Look through the records below for the line with "встреча с президентом страны Владимиром" and the line with "enbezogener Daten erforderlich", then return those lines and all lines between, exactly.

+--

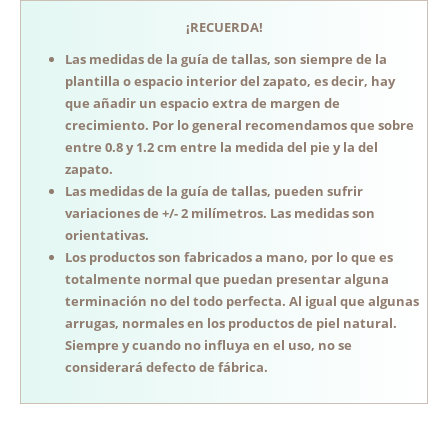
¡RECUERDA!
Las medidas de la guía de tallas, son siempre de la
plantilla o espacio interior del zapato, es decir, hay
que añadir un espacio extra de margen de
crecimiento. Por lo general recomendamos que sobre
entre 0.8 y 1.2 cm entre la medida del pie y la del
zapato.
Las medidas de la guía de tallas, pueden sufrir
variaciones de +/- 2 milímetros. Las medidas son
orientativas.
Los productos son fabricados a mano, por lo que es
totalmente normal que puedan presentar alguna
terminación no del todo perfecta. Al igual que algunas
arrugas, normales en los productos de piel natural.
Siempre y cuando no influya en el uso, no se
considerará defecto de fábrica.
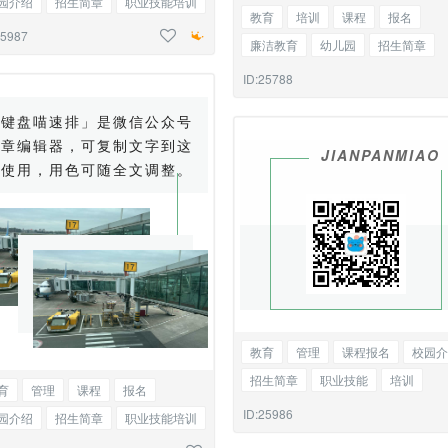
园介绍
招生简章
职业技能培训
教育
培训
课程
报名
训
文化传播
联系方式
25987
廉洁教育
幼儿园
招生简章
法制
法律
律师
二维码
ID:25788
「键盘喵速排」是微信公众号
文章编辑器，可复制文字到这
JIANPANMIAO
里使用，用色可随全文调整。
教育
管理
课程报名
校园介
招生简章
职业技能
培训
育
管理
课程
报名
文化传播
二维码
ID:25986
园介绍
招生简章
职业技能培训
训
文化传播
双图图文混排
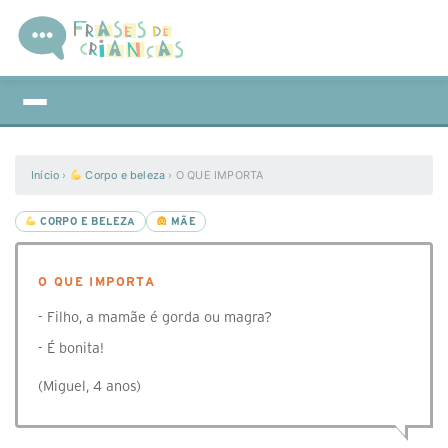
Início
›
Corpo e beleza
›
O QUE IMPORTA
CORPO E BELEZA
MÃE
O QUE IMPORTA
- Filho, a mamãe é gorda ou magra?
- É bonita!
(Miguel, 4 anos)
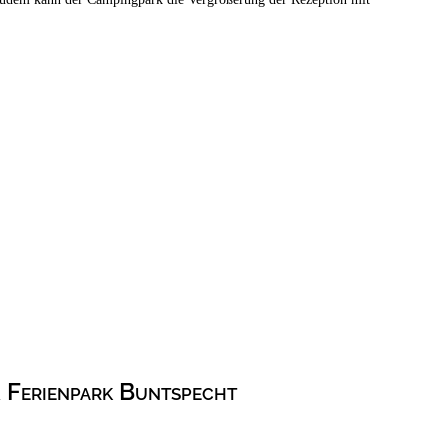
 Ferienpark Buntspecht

+--

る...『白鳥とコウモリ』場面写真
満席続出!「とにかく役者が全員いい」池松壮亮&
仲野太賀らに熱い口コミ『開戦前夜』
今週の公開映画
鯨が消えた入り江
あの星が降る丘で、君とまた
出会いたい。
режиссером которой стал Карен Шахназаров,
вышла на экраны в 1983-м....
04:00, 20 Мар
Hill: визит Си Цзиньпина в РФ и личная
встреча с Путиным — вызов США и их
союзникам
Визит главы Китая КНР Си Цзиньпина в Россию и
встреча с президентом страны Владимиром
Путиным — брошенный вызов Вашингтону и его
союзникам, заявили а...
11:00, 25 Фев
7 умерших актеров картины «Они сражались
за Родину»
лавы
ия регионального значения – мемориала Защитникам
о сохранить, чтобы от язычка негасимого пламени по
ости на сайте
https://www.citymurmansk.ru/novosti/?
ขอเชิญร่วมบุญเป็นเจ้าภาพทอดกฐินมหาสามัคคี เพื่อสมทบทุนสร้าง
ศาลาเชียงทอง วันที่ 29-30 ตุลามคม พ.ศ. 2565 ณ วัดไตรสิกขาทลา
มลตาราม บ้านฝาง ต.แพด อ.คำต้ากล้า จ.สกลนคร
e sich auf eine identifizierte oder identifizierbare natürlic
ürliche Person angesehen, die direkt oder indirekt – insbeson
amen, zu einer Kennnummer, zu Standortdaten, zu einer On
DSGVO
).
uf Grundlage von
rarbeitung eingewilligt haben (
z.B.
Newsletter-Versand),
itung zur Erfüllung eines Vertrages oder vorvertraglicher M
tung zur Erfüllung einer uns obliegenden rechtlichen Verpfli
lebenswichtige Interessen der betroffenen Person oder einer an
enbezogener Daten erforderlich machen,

+--

[Task response]:
встреча с президентом страны Владимиром
Путиным — брошенный вызов Вашингтону и его
союзникам, заявили а...
11:00, 25 Фев
7 умерших актеров картины «Они сражались
за Родину»
лавы
ия регионального значения – мемориала Защитникам
о сохранить, чтобы от язычка негасимого пламени по
ости на сайте
https://www.citymurmansk.ru/novosti/?
ขอเชิญร่วมบุญเป็นเจ้าภาพทอดกฐินมหาสามัคคี เพื่อสมทบทุนสร้าง
ศาลาเชียงทอง วันที่ 29-30 ตุลามคม พ.ศ. 2565 ณ วัดไตรสิกขาทลา
มลตาราม บ้านฝาง ต.แพด อ.คำต้ากล้า จ.สกลนคร
e sich auf eine identifizierte oder identifizierbare natürlic
ürliche Person angesehen, die direkt oder indirekt – insbeson
amen, zu einer Kennnummer, zu Standortdaten, zu einer On
DSGVO
).
uf Grundlage von
rarbeitung eingewilligt haben (
z.B.
Newsletter-Versand),
itung zur Erfüllung eines Vertrages oder vorvertraglicher M
tung zur Erfüllung einer uns obliegenden rechtlichen Verpfli
lebenswichtige Interessen der betroffenen Person oder einer an
enbezogener Daten erforderlich machen,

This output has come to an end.